The results in column 1 of Table 1 show that our treatment conditions increase driver revenue by 34.53 CNY, or 1.66% of the average weekly revenue per driver, during the 3-wk intervention (P < 0.05). Therefore, we reject the null hypothesis in favor of Hypothesis 1a. We further find a significant treatment effect for drivers in Beijing (41.67 CNY, P < 0.05, 1.69% of average weekly revenue), but not in Taiyuan or Kunming. Our findings are strengthened (39.62 CNY for all cities, or 1.90%, P < 0.01) when we control for demographics and self-formed versus system-formed teams, as well as individual and team ranking in the preintervention contest (Table 1, columns 5–8). Consistent with social identity theories focusing on the effects of social status and social distance on individual identification with social groups (53, 54), a driver’s hometown distance from the contest city is negatively correlated with the driver’s productivity (P<0.01; Table 1, columns 5 and 6; P<0.05, column 7). Interestingly, self-formed teams generate lower revenue compared to system-formed teams using hometown or age similarity (P < 0.01; Table 1, columns 5–7; P < 0.05, column 8). We conjecture that drivers in self-formed teams knew each other prior to our experiment and therefore did not feel the need to impress or to signal that they were responsible. By contrast, system-formed teams group strangers together, who might have felt a stronger need to signal to their teammates (38). We also note that older drivers and those who have joined the platform earlier generate higher revenue. Finally, a poor preintervention individual or team ranking is associated with a reduction in revenue increase. For example, a one-place drop in team ranking is associated with a 150.46 CNY reduction in revenue increase (P < 0.01; Table 1, column 5).

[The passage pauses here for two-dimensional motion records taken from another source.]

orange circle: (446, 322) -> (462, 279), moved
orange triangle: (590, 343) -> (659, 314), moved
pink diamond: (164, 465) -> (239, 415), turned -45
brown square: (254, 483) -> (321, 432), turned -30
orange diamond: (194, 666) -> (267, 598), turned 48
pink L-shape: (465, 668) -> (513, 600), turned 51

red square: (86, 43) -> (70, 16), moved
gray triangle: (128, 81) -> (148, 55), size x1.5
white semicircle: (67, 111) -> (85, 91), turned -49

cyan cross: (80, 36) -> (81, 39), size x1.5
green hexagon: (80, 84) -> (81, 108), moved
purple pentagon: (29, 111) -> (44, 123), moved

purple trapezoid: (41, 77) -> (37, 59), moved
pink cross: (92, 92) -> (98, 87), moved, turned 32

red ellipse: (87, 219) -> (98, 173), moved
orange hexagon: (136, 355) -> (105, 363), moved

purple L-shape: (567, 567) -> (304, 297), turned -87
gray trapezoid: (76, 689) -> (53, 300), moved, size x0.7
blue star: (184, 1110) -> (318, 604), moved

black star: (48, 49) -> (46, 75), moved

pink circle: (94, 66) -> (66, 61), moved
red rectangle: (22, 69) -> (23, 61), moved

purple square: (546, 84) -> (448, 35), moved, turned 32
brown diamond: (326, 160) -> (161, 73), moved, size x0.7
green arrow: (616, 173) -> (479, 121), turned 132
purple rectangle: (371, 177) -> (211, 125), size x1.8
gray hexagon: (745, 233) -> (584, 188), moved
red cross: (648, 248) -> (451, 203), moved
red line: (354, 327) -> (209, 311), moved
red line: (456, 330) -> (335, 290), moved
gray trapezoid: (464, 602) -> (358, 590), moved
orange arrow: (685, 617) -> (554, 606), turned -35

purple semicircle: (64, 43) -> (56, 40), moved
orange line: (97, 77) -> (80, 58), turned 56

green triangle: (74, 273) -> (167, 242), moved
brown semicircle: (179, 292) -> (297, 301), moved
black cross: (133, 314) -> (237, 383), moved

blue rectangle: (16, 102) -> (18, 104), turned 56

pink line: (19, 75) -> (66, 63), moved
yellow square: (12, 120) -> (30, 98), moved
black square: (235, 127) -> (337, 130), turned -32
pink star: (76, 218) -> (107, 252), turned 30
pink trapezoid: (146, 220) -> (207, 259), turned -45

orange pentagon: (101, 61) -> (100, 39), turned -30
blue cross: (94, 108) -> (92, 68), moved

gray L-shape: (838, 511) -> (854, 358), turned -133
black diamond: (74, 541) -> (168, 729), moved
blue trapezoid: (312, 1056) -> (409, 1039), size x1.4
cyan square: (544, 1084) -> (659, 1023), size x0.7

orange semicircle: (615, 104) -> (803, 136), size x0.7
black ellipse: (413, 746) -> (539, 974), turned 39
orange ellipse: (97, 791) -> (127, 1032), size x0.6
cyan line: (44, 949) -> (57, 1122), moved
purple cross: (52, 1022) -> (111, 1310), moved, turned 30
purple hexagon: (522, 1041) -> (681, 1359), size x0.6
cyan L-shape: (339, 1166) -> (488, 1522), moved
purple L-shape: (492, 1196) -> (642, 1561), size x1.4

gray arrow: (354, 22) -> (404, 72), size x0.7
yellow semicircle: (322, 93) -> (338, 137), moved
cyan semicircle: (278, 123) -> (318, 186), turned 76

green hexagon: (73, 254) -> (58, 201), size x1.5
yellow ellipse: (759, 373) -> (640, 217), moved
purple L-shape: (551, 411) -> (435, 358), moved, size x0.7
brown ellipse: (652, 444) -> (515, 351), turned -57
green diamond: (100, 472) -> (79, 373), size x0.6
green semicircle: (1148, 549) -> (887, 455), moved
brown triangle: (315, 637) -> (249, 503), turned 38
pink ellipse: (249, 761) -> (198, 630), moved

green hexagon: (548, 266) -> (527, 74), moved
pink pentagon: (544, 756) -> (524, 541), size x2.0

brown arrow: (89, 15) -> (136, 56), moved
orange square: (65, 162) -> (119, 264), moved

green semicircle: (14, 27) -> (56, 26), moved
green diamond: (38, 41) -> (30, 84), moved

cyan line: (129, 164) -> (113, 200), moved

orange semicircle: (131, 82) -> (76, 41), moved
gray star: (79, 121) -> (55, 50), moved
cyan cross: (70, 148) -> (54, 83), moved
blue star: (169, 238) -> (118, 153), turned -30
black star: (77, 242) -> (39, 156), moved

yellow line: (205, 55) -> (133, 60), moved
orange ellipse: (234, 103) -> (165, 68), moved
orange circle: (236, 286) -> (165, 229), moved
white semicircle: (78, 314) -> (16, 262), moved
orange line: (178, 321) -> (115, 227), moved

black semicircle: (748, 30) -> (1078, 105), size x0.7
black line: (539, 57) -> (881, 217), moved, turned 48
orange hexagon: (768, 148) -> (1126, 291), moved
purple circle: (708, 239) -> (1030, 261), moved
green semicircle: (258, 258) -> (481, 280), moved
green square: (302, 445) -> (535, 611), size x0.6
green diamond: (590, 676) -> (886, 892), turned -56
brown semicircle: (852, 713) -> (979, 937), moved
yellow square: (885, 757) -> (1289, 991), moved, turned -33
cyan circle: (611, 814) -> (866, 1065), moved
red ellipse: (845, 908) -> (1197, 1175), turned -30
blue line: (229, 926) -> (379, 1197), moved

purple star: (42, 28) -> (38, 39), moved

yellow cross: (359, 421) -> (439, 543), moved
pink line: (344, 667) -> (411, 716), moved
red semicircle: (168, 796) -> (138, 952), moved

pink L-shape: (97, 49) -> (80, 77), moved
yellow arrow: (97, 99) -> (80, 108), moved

SI Appendix, Table S7 repeats the same analysis with working hours as the outcome variable. Results indicate that the treatment effects are driven by longer working hours.§ We further investigate whether there is any adverse treatment effect on safety. SI Appendix, section 5 reports our analysis of driver safety scores, which shows that our intervention has no adverse effect on safety (SI Appendix, Table S6).

Investigating the two types of interventions separately (Hypothesis 1b), we further expect that drivers in the team leaderboard treatment will generate higher revenue than those in the individual leaderboard treatment, who in turn will generate higher revenue than those in the control group during our intervention period. This hypothesis implies that β1>0,β2>0, and β1>β2 in Eq. 2 below:

ΔYi=β0+β1TeamLeaderboardi+β2IndividualLeaderboardi+αc+ϵi. [2]

The results in column 5 of Table 2 show that the team (individual) leaderboard generates 37.37 (41.89) CNY higher weekly revenue compared with the control group, equivalent to a 1.79% (2.01%) increase (P<0.05 in each case), after controlling for covariates. Furthermore, the difference between the two treatments is not significant (P>0.10). Again, SI Appendix, Table S10 reports the same analysis for working time.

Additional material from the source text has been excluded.